Fenerlerin yönetimi 

1755 yılında inşa edilen ilk Ahırkapı deniz fenerinin bakımı Bostancı Ocağı neferleri tarafından üstlenilmiş, kandillerinde yakılacak yağ ise Topkapı Sarayı'ndan sağlanmıştır. I. Abdülhamit döneminde fenerin idaresi gedik usulüne bağlanarak babadan oğula geçmeye başlamış ve bu gelenek günümüze kadar devam etmiştir. 1860 yılında Osmanlı Devleti Fenerler İdare-i Umumiyesini kurarak fenerlerin işletme imtiyazını Michel Marius ve Bernard Camille Collas adında iki Fransıza vermiştir. Cumhuriyet döneminde devlet, 3302 sayılı kanunla Fenerler İdare-i Umumiyesini satın almış ve 1 ocak 1938 de Denizbank'a devretmiştir.

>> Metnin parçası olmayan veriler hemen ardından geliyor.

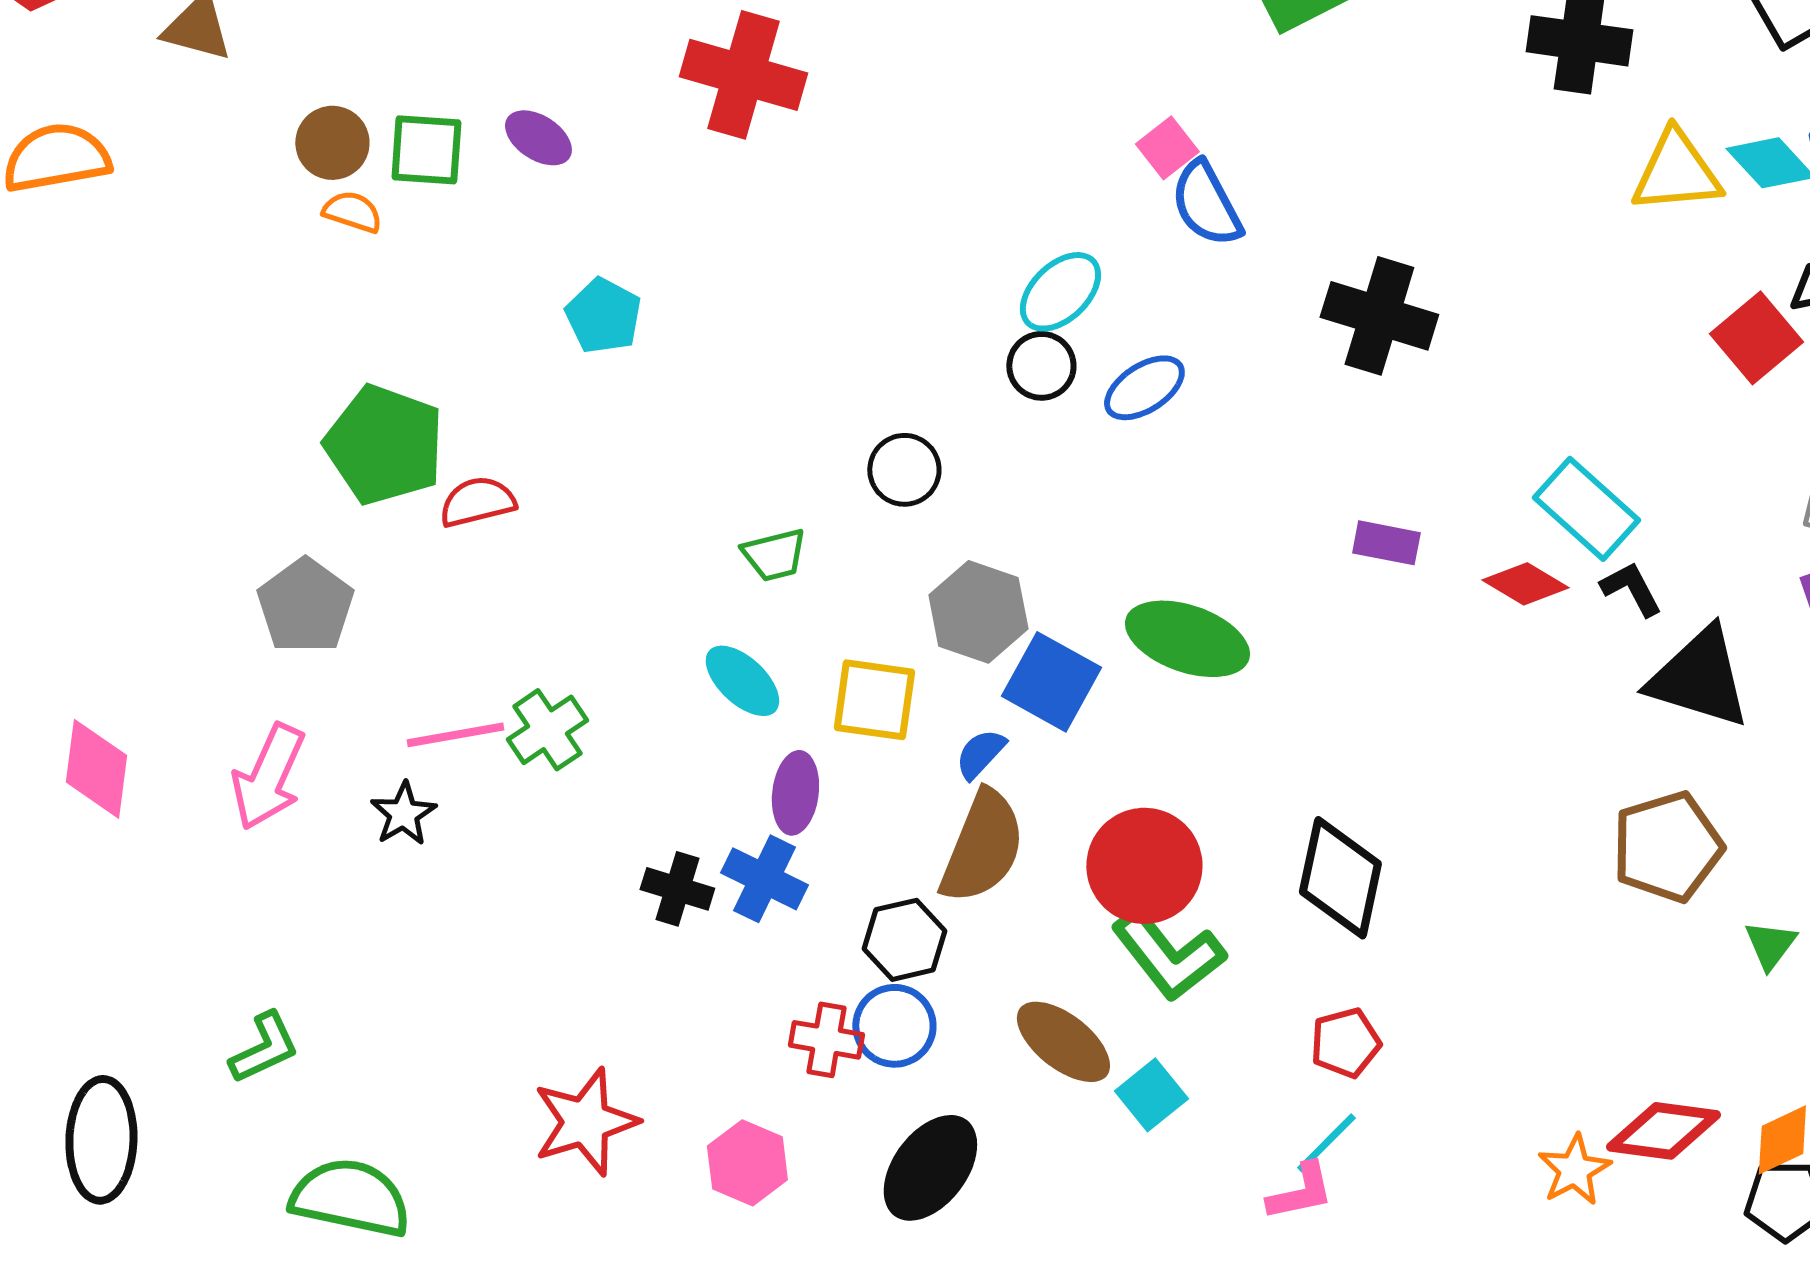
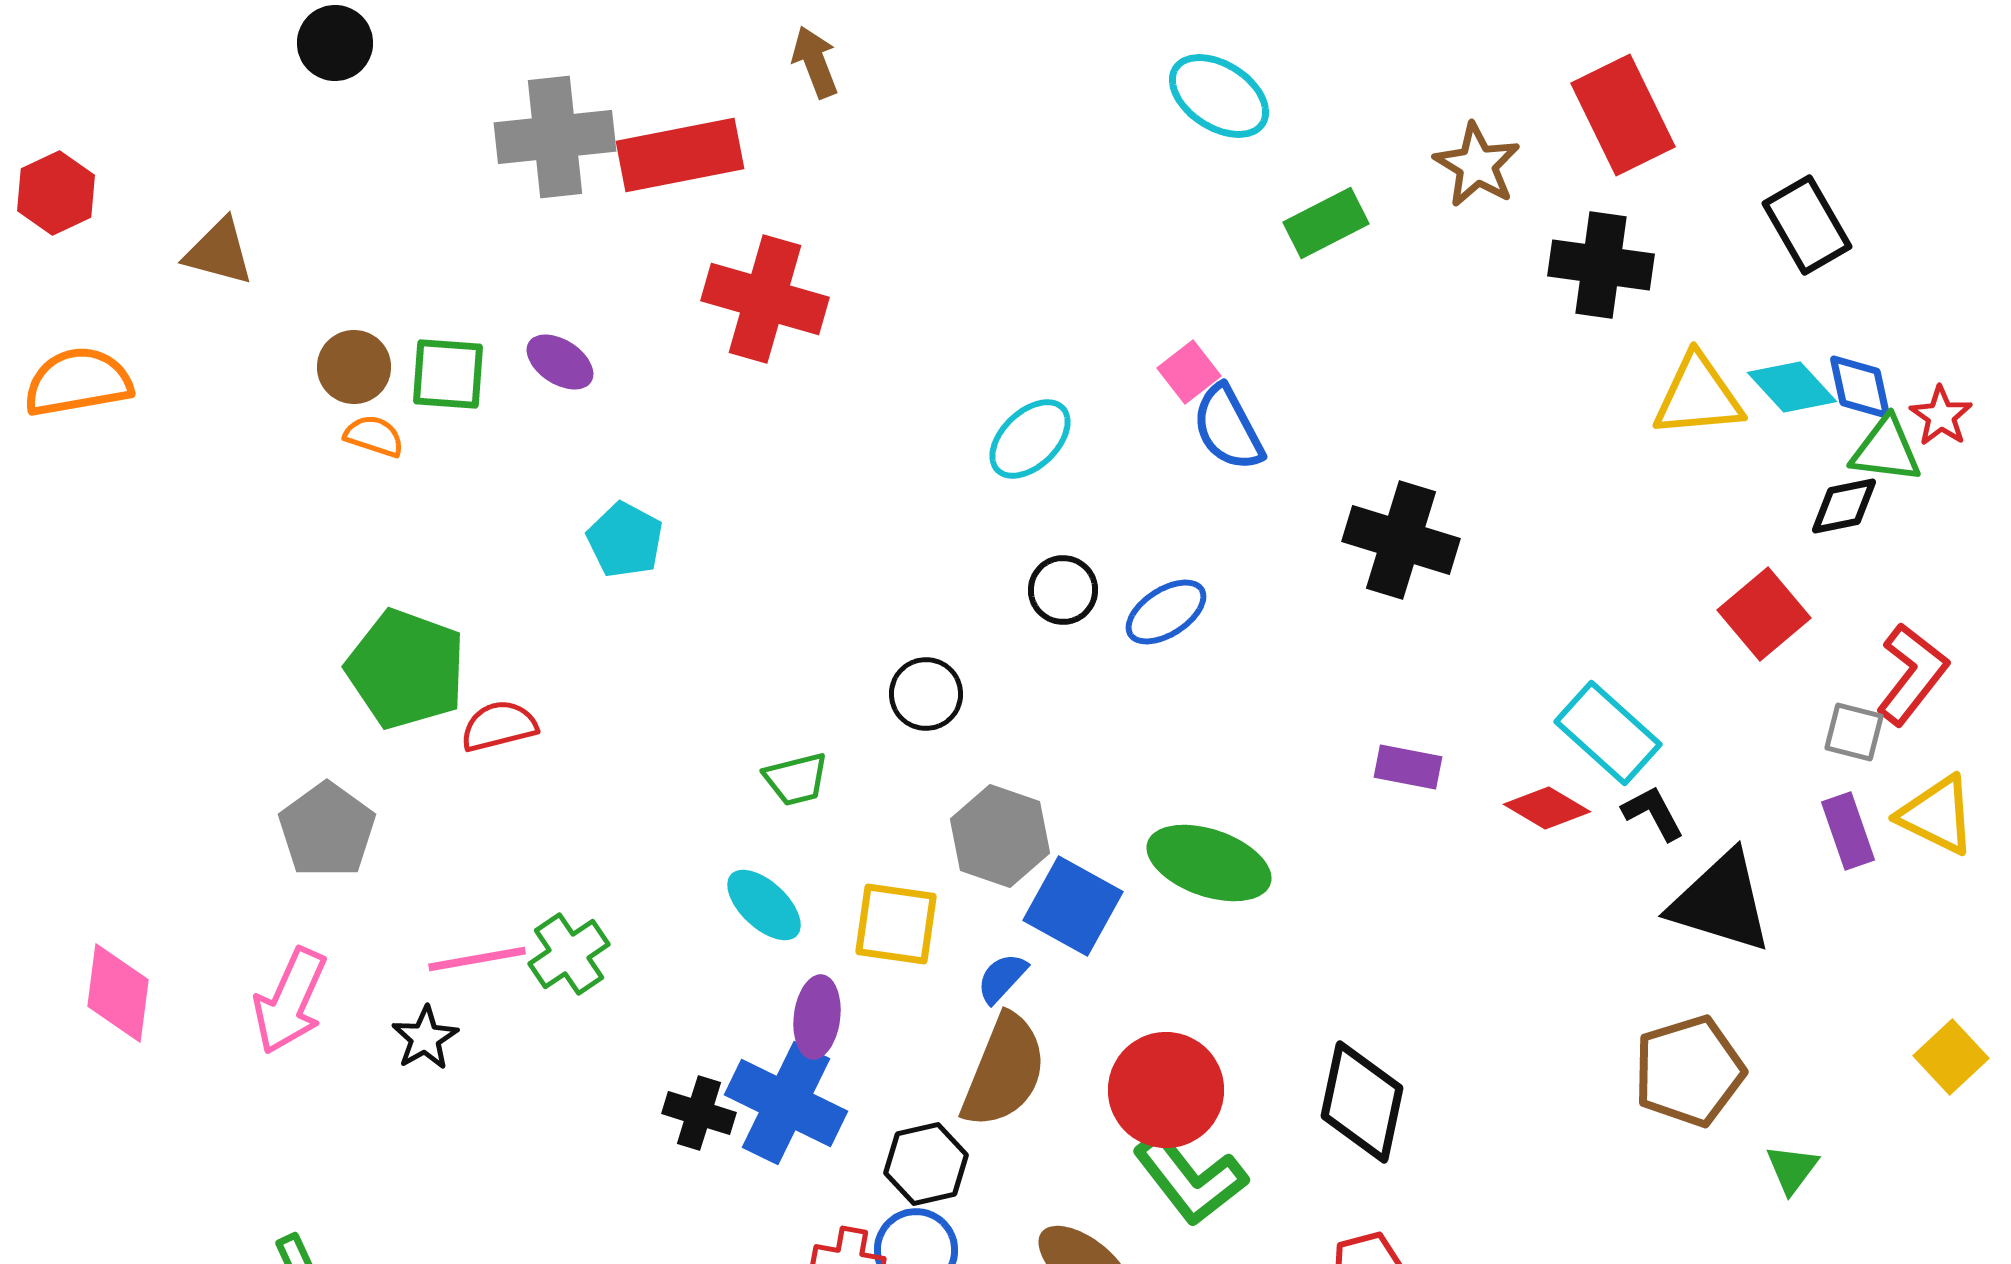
cyan ellipse: (1060, 292) -> (1030, 439), moved
red square: (1756, 338) -> (1764, 614), moved
blue cross: (764, 879) -> (786, 1103), size x1.4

Birçok yönetim ve isim değişikliğinden sonra fenerlerin yönetimi 12 mayıs 1997 de kurulan "Kıyı Emniyeti ve Gemi Kurtarma İşletmeleri Genel Müdürlüğü"ne bağlanmıştır. İngiltere'de genel deniz feneri idaresi Corporation of Trinity House'tur. Fransa'da 1792 yılında kurulan Köprüler ve Yollar İdaresi'nin kontrolu altında bulunan Fenerler İdaresi "Service des Phares et Balises" adı ile tanınır. Amerika'da, 1 Temmuz 1939 dan itibaren fener hizmetleri, "U.S. Coast Guard" teşkilatı tarafından yürütülmektedir.

Fenerlerin geleceği 

Fenerlerdeki otomasyonun yaygınlaşması ve uydu haberleşme sistemlerindeki gelişmeler deniz fenerlerine duyulan gereksinimi giderek azaltmaktadır. Deniz fenerleri birçok ülkede uzaktan idare edilmekte ve fenerlerde bekçi bulunmamaktadır. Eskiden bekçilerin oturduğu konutlar otel, lokanta, alışveriş mağazası vs. gibi turistik amaçlarla kullanılmaktadır. Otomasyona geçişle birlikte, yakın gelecekte bakıcısız kalacak deniz fenerlerinin bakım ve onarımları kurumları için büyük bir yük olacaktır. Bakım ve onarımların işletmelere yük olmadan yapılabilmesi ve fenerlerin tarihi bir miras olarak gelecek kuşaklara aktarılması için çalışma yapacak birimlerin vakit geçirilmeden oluşturulması ve önlemlerin şimdiden belirlenmesi gerekmektedir. Ülkemizdeki deniz fenerlerinden hiç olmazsa bir kısmı ziyarete açılmalı ve önemli deniz fenerleri yakınında müzeler oluşturulmalıdır. Bu uygulama hem toplumu bilgilendirme açısından hem de bu tarihi mirasa sahip çıkılması gereğinin hissettirilmesi bakımından yararlı olacaktır.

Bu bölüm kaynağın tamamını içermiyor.